A cena de abertura de Ponte dos Espiões mostra um homem se olhando no espelho enquanto pinta seu autorretrato: ele está de costas para a câmera e, de início, não vimos seu rosto, apenas duas representações dele, o reflexo e a pintura. A composição desse frame será referência constante no filme, frequentemente opondo dois personagens e colocando-os um em frente ao outro, quase sempre em posição de confronto. É um jogo de dualidades, aparências e verdades encobertas, e que dá tom ao novo longa de Steven Spielberg.

O homem na cena em questão é Rudolf Abel (Mark Rylance, magnético desde sua entrada), o espião soviético capturado pela CIA em 1957, em plena Guerra Fria, e que dará o pontapé em todo o desenrolar da história. Uma vez que Abel está preso, os “bastidores do poder” convocam o advogado de seguros James B. Donovan (Tom Hanks) para defendê-lo no tribunal por mera formalidade, já que a intenção desde o início é que Abel seja automaticamente condenado à morte. O problema é que Donovan leva seu trabalho a sério, e insistirá em defender seu cliente – o que acabará levando-o, eventualmente, a se tornar uma peça-chave na negociação que visa trocar Abel por dois norte-americanos também capturados em território soviético, Francis Gary Powers e Frederic Pryor.
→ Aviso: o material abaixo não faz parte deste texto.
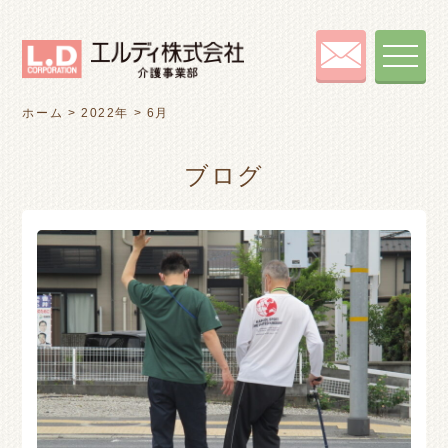
toggle
navigat
ホーム
>
2022年
>
6月
ブログ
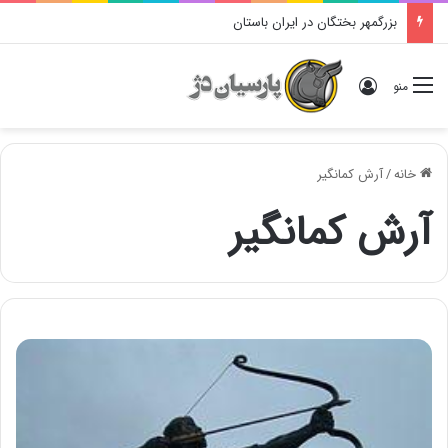
بزرگمهر بختگان در ایران باستان
ورود
منو
خانه
/
آرش کمانگیر
آرش کمانگیر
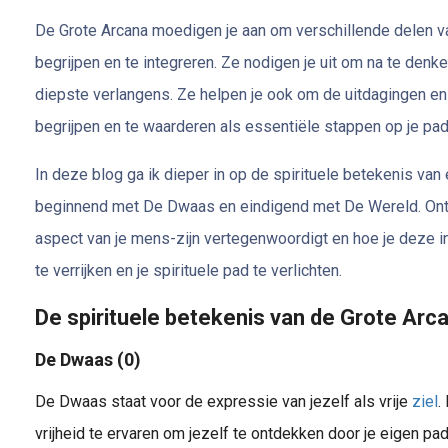
De Grote Arcana moedigen je aan om verschillende delen v
begrijpen en te integreren. Ze nodigen je uit om na te denken
diepste verlangens. Ze helpen je ook om de uitdagingen en
begrijpen en te waarderen als essentiële stappen op je pad 
In deze blog ga ik dieper in op de spirituele betekenis van 
beginnend met De Dwaas en eindigend met De Wereld. Ontd
aspect van je mens-zijn vertegenwoordigt en hoe je deze i
te verrijken en je spirituele pad te verlichten.
De spirituele betekenis van de Grote Arc
De Dwaas (0)
De Dwaas staat voor de expressie van jezelf als vrije
ziel
.
vrijheid te ervaren om jezelf te ontdekken door je eigen p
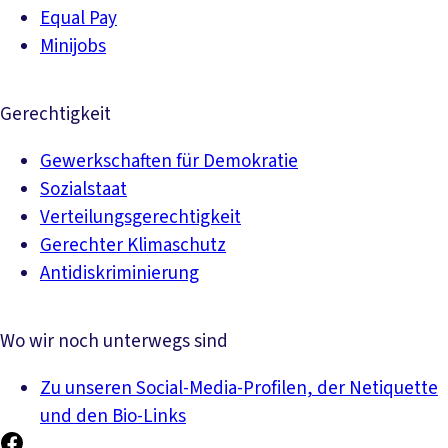
Equal Pay
Minijobs
Gerechtigkeit
Gewerkschaften für Demokratie
Sozialstaat
Verteilungsgerechtigkeit
Gerechter Klimaschutz
Antidiskriminierung
Wo wir noch unterwegs sind
Zu unseren Social-Media-Profilen, der Netiquette
und den Bio-Links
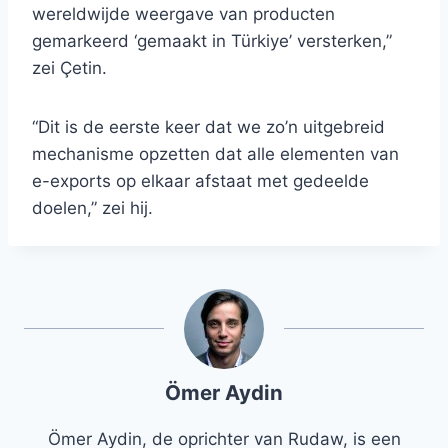
wereldwijde weergave van producten
gemarkeerd ‘gemaakt in Türkiye’ versterken,”
zei Çetin.
“Dit is de eerste keer dat we zo’n uitgebreid
mechanisme opzetten dat alle elementen van
e-exports op elkaar afstaat met gedeelde
doelen,” zei hij.
Ömer Aydin
Ömer Aydin, de oprichter van Rudaw, is een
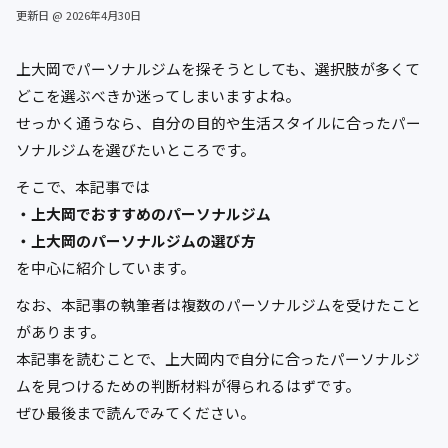
更新日 @ 2026年4月30日
上大岡でパーソナルジムを探そうとしても、選択肢が多くて
どこを選ぶべきか迷ってしまいますよね。
せっかく通うなら、自分の目的や生活スタイルに合ったパー
ソナルジムを選びたいところです。
そこで、本記事では
・上大岡でおすすめのパーソナルジム
・上大岡のパーソナルジムの選び方
を中心に紹介しています。
なお、本記事の執筆者は複数のパーソナルジムを受けたこと
があります。
本記事を読むことで、上大岡内で自分に合ったパーソナルジ
ムを見つけるための判断材料が得られるはずです。
ぜひ最後まで読んでみてください。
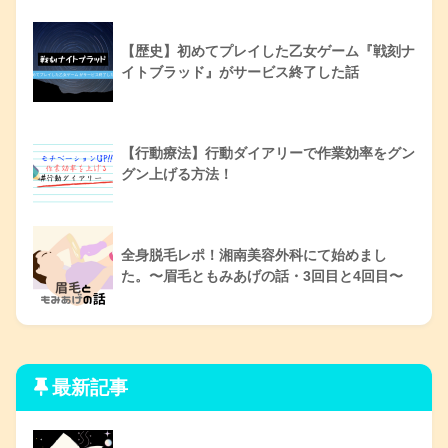
【歴史】初めてプレイした乙女ゲーム『戦刻ナ
イトブラッド』がサービス終了した話
【行動療法】行動ダイアリーで作業効率をグン
グン上げる方法！
全身脱毛レポ！湘南美容外科にて始めまし
た。〜眉毛ともみあげの話・3回目と4回目〜
最新記事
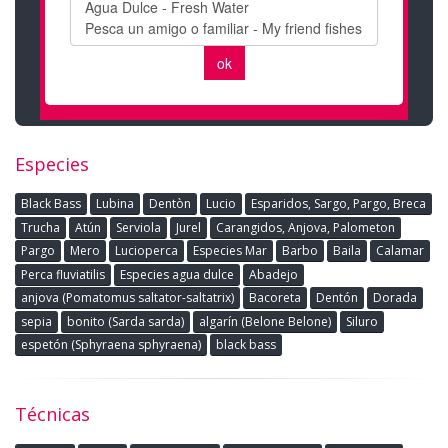
Especies
Black Bass
Lubina
Dentòn
Lucio
Esparidos, Sargo, Pargo, Breca
Trucha
Atún
Serviola
Jurel
Carangidos, Anjova, Palometon
Pargo
Mero
Lucioperca
Especies Mar
Barbo
Baila
Calamar
Perca fluviatilis
Especies agua dulce
Abadejo
anjova (Pomatomus saltator-saltatrix)
Bacoreta
Dentón
Dorada
sepia
bonito (Sarda sarda)
algarín (Belone Belone)
Siluro
espetón (Sphyraena sphyraena)
black bass
Técnicas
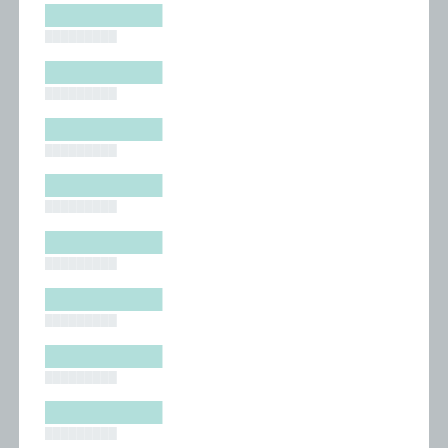
█████████
█████████
█████████
█████████
█████████
█████████
█████████
█████████
█████████
█████████
█████████
█████████
█████████
█████████
█████████
█████████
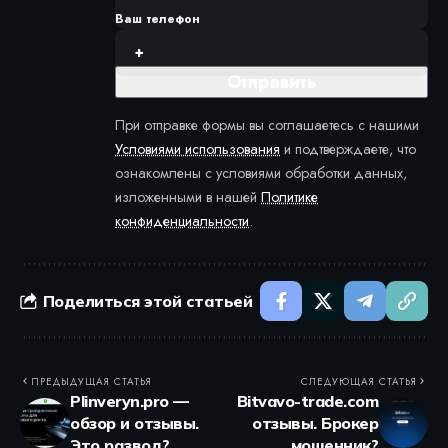
Ваш телефон
При отправке формы вы соглашаетесь с нашими
Условиями использования
и подтверждаете, что
ознакомлены с условиями обработки данных,
изложенными в нашей
Политике
конфиденциальности
.
Поделиться этой статьей
ПРЕДЫДУЩАЯ СТАТЬЯ
СЛЕДУЮЩАЯ СТАТЬЯ
Plinveryn.pro —
Bitvavo-trade.com
обзор и отзывы.
отзывы. Брокер
Это развод?
мошенник?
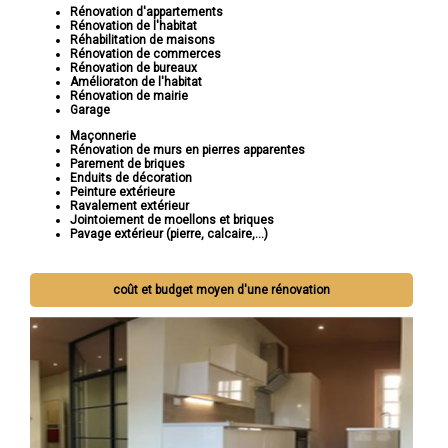
Rénovation d'appartements
Rénovation de l'habitat
Réhabilitation de maisons
Rénovation de commerces
Rénovation de bureaux
Amélioraton de l'habitat
Rénovation de mairie
Garage
Maçonnerie
Rénovation de murs en pierres apparentes
Parement de briques
Enduits de décoration
Peinture extérieure
Ravalement extérieur
Jointoiement de moellons et briques
Pavage extérieur (pierre, calcaire,...)
coût et budget moyen d'une rénovation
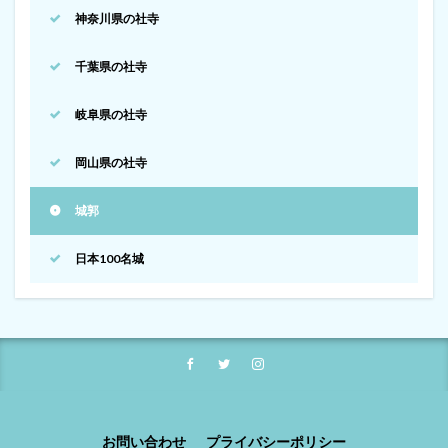
神奈川県の社寺
千葉県の社寺
岐阜県の社寺
岡山県の社寺
城郭
日本100名城
お問い合わせ
プライバシーポリシー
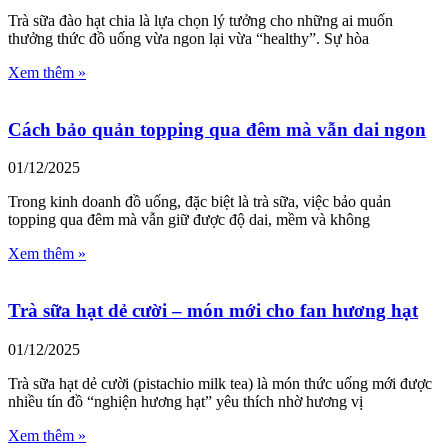
Trà sữa đào hạt chia là lựa chọn lý tưởng cho những ai muốn
thưởng thức đồ uống vừa ngon lại vừa “healthy”. Sự hòa
Xem thêm »
Cách bảo quản topping qua đêm mà vẫn dai ngon
01/12/2025
Trong kinh doanh đồ uống, đặc biệt là trà sữa, việc bảo quản
topping qua đêm mà vẫn giữ được độ dai, mềm và không
Xem thêm »
Trà sữa hạt dẻ cười – món mới cho fan hương hạt
01/12/2025
Trà sữa hạt dẻ cười (pistachio milk tea) là món thức uống mới được
nhiều tín đồ “nghiện hương hạt” yêu thích nhờ hương vị
Xem thêm »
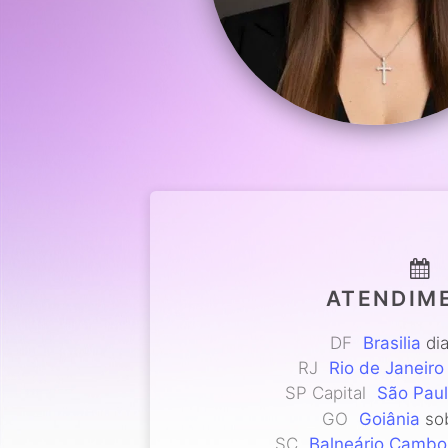
ATENDIM
DF
Brasilia
dia
RJ
Rio de Janeiro
SP Capital
São Pau
GO
Goiânia
sob
SC
Balneário Cambo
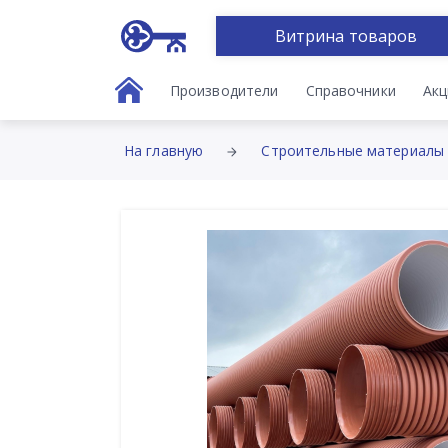
Витрина товаров
Производители
Справочники
Акц
На главную
Строительные материалы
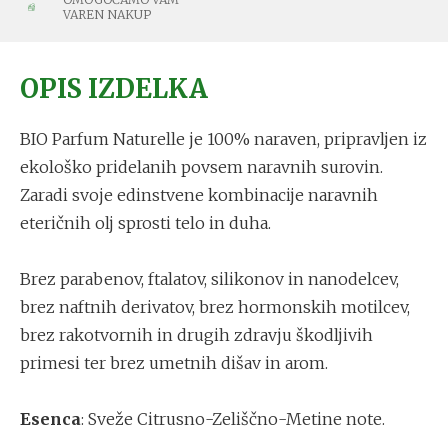
VAREN NAKUP
OPIS IZDELKA
BIO Parfum Naturelle je 100% naraven, pripravljen iz
ekološko pridelanih povsem naravnih surovin.
Zaradi svoje edinstvene kombinacije naravnih
eteričnih olj sprosti telo in duha.
Brez parabenov, ftalatov, silikonov in nanodelcev,
brez naftnih derivatov, brez hormonskih motilcev,
brez rakotvornih in drugih zdravju škodljivih
primesi ter brez umetnih dišav in arom.
Esenca
: Sveže Citrusno-Zeliščno-Metine note.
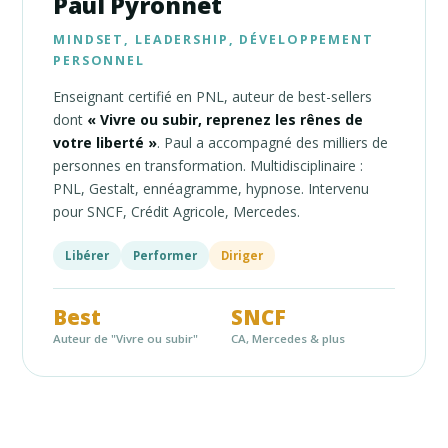
Paul Pyronnet
MINDSET, LEADERSHIP, DÉVELOPPEMENT
PERSONNEL
Enseignant certifié en PNL, auteur de best-sellers
dont
« Vivre ou subir, reprenez les rênes de
votre liberté »
. Paul a accompagné des milliers de
personnes en transformation. Multidisciplinaire :
PNL, Gestalt, ennéagramme, hypnose. Intervenu
pour SNCF, Crédit Agricole, Mercedes.
Libérer
Performer
Diriger
Best
SNCF
Auteur de "Vivre ou subir"
CA, Mercedes & plus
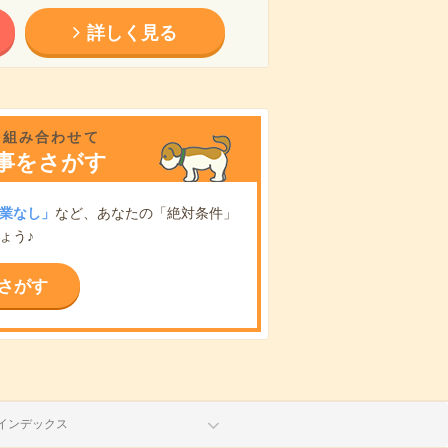
詳しく見る
を組み合わせて
事をさがす
業なし」
など、あなたの「絶対条件」
ょう♪
さがす
インデックス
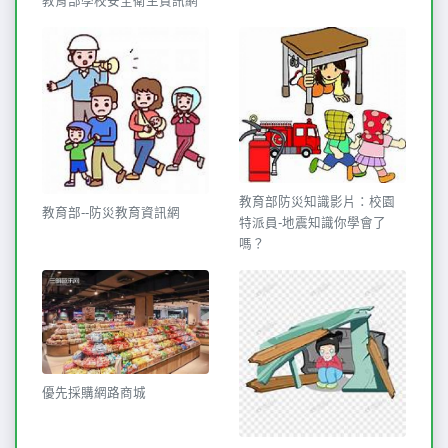
教育部學校安全衛生資訊網
教育部防災知識影片：校園
教育部--防災教育資訊網
特派員-地震知識你學會了
嗎？
優先採購網路商城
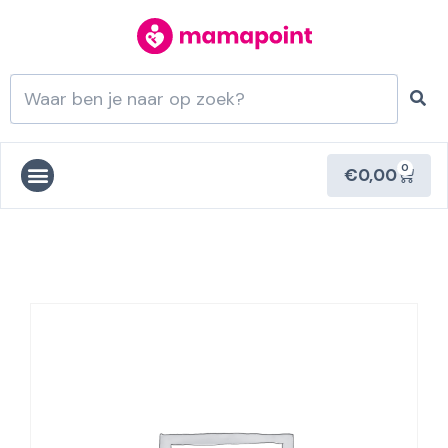
0
€
0,00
Mais uma vez trabalhando com uma história em fatos reais, Spielberg enfim foge do patriotismo exacerbado e o sentimentalismo barato que tanto afetaram suas obras mais recentes, como Lincoln (2012) e Cavalo de Guerra (2011). Aqui, ele dá espaço a um jogo de espionagem baseado em diálogos afiados (não espere um “007” cheio de ação), em que sobra espaço até para críticas à própria paranoia norte-americana, seja na figura do filho do protagonista, que enche as banheiras da casa para reservar água para um possível ataque nuclear, ou no interessante raccord que nos leva de um julgamento (“Todos de pé!”) a um juramento à bandeira dos EUA em plena sala de aula, seguido de um vídeo mostrando os efeitos de uma bomba atômica. Parte dos créditos talvez também se deva à presença inesperada dos irmãos Joel e Ethan Coen co-assinando o roteiro, revisando o original de Matt Charman.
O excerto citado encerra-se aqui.